Nel 1115 la Chiesa di Santa Cristina venne donata dal conte Bernardo al vescovo di Orvieto, divenendo da quel momento il cuore della vita religiosa e civile di Bolsena e influenzando notevolmente anche lo sviluppo urbanistico della città. Nel corso di diciassette secoli di storia l'edificio ha subìto notevoli ampliamenti ma anche sconvolgimenti che solo in parte oggi permettono di comprendere la sua struttura primitiva.

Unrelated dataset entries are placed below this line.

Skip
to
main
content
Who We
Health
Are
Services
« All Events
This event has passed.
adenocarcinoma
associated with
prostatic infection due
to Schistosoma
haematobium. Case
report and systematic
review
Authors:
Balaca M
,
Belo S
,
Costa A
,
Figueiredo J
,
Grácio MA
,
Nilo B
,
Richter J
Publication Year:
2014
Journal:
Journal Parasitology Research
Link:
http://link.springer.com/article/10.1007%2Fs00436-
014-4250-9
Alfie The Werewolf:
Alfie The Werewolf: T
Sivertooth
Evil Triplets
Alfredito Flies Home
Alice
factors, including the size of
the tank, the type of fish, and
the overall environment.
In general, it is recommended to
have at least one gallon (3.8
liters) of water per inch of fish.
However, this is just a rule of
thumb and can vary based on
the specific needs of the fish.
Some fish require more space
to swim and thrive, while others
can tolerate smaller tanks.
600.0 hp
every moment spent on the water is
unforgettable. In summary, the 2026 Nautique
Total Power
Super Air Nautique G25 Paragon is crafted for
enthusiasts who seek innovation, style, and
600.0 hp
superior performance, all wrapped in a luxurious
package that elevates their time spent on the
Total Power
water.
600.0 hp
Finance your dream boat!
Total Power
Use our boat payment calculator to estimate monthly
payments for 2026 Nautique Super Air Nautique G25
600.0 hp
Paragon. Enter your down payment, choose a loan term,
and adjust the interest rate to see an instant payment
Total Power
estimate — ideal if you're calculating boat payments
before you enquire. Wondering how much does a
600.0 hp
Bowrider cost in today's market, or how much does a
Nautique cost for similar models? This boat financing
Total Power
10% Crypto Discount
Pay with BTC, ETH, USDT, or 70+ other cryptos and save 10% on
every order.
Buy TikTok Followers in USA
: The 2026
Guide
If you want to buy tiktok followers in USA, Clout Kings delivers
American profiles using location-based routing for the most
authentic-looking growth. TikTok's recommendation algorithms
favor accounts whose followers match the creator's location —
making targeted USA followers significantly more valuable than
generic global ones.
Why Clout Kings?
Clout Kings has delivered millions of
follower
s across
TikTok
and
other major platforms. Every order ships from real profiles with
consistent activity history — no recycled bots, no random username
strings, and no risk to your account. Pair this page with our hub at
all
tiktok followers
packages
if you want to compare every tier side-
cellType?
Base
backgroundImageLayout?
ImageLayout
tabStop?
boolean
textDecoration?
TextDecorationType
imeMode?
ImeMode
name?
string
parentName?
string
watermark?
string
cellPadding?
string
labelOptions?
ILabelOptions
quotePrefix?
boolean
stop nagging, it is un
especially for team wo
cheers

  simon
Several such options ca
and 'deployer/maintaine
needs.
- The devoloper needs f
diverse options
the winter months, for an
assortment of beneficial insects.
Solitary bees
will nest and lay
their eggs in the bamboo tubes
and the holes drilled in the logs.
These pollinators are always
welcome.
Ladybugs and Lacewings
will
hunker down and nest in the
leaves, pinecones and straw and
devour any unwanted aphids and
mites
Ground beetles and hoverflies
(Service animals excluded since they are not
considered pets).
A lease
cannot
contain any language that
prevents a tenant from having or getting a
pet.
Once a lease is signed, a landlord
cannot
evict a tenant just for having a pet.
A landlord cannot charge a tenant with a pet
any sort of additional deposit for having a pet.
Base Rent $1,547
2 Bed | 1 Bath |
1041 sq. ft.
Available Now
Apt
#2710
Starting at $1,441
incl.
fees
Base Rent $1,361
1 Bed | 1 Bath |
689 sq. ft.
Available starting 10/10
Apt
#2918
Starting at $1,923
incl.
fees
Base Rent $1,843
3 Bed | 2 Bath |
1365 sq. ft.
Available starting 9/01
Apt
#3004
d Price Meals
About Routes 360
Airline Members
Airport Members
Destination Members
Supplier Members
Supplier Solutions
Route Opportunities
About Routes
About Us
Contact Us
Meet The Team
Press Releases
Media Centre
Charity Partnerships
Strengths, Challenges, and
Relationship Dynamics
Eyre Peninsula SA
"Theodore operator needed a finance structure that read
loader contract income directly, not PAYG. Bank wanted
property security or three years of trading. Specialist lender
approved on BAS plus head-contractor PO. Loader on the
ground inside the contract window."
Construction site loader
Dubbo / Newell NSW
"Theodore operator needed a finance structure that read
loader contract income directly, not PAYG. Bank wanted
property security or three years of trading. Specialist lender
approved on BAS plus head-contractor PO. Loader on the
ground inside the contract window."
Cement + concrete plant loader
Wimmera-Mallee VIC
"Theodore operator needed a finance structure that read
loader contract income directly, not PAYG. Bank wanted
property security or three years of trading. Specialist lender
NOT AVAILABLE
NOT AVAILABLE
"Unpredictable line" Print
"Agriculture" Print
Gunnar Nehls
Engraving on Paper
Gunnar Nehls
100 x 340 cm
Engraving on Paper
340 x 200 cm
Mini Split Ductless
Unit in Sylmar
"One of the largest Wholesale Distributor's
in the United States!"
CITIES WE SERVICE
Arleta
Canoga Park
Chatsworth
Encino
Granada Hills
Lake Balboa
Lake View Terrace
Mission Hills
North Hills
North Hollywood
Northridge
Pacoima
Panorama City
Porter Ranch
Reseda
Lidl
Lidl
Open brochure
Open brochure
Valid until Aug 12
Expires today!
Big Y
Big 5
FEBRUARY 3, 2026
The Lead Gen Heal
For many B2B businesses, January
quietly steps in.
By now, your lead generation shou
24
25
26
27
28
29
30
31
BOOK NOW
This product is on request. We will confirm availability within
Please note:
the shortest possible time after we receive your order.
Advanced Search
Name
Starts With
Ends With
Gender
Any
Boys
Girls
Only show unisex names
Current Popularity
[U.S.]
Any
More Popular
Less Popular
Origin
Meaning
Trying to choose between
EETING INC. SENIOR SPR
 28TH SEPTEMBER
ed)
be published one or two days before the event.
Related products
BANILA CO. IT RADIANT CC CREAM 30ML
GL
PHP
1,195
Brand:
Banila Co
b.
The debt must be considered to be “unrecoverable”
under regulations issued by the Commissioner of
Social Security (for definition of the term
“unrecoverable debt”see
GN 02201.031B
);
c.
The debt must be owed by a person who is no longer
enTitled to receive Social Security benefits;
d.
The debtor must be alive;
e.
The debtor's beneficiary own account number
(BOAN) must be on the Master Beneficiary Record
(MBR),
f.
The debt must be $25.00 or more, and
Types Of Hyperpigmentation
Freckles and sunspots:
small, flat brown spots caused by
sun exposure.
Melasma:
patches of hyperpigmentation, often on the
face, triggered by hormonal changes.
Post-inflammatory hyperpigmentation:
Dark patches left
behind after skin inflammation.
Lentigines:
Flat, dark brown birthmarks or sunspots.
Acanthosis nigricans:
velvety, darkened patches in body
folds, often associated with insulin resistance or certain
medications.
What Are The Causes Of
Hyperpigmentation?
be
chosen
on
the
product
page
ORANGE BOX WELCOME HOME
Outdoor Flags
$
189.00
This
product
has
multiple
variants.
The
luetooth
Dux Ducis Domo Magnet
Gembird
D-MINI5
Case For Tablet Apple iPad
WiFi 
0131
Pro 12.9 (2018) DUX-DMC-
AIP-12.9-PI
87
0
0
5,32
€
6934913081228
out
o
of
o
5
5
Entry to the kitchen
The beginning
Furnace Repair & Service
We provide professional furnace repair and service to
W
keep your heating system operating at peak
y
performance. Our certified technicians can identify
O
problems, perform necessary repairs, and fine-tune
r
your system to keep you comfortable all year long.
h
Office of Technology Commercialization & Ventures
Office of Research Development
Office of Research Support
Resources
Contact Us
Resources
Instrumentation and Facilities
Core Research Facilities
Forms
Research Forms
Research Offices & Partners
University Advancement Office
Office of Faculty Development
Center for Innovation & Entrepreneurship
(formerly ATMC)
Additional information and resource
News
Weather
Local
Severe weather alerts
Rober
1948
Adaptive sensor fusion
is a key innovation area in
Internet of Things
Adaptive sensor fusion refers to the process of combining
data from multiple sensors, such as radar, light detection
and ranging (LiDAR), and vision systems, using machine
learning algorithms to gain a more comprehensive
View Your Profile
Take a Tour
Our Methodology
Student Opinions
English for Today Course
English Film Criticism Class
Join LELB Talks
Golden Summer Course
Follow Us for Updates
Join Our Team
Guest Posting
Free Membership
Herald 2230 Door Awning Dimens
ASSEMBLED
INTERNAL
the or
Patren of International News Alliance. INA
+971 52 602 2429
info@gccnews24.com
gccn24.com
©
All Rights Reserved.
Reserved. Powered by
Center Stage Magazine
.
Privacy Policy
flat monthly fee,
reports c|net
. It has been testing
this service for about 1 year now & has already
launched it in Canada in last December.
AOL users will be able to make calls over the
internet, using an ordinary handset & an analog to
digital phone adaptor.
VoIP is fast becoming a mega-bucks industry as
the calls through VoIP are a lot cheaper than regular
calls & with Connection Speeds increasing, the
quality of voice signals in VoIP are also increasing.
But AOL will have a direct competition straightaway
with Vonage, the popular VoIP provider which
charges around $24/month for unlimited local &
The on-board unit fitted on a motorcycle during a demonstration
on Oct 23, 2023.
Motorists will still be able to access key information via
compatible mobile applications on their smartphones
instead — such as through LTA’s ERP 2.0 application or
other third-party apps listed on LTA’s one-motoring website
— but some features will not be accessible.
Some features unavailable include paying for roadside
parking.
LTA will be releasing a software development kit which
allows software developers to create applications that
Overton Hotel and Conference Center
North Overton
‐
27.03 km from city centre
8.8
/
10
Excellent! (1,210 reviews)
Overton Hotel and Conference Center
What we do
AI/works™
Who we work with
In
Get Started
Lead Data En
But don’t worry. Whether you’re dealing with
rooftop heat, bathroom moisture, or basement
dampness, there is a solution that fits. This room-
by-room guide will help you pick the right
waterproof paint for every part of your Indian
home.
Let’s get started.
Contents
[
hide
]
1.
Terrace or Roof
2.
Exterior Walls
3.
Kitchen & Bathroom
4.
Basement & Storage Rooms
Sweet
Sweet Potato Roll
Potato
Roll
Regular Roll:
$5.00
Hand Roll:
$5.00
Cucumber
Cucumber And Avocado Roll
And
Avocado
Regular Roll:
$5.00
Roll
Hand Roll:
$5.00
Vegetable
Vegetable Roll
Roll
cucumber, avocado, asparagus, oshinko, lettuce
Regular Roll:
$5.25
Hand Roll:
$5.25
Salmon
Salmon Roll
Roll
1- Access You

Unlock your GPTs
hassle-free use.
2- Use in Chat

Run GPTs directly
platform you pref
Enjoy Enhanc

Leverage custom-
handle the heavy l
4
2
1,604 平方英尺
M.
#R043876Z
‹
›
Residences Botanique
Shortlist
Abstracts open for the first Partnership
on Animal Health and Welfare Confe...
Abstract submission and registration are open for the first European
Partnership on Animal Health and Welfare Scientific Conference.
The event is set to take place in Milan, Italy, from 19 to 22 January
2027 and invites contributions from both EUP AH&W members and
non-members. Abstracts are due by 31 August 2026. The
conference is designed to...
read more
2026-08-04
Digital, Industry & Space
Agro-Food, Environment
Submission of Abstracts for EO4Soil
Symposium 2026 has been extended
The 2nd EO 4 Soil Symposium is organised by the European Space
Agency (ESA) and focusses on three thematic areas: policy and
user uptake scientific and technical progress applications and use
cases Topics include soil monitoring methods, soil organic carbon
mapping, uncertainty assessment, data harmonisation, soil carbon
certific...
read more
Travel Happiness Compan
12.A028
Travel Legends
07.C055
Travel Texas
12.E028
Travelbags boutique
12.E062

Dismesso l'uso della necropoli paleocristiana, se ne svilupparono altre a cielo aperto in età altomedievale; nei suoi pressi sorsero ospizi per i pellegrini, chiostri per la vita comunitaria dei canonici, numerosi mulini le cui pale erano azionate da un torrente, torri e mura per la sua difesa. Ogni secolo lasciò la sua impronta a testimoniare quanto ebbero a cuore i bolsenesi quel luogo tanto caro.
Attualmente esso è composto da tre nuclei ben definiti e distinti:
- la Basilica, un edificio a tre navate con pianta a croce latina, di età medievale;
- la Cappella Nuova del Miracolo, edificata a partire dal 1693;
- la Grotta di Santa Cristina e la Catacomba (IV-V secolo).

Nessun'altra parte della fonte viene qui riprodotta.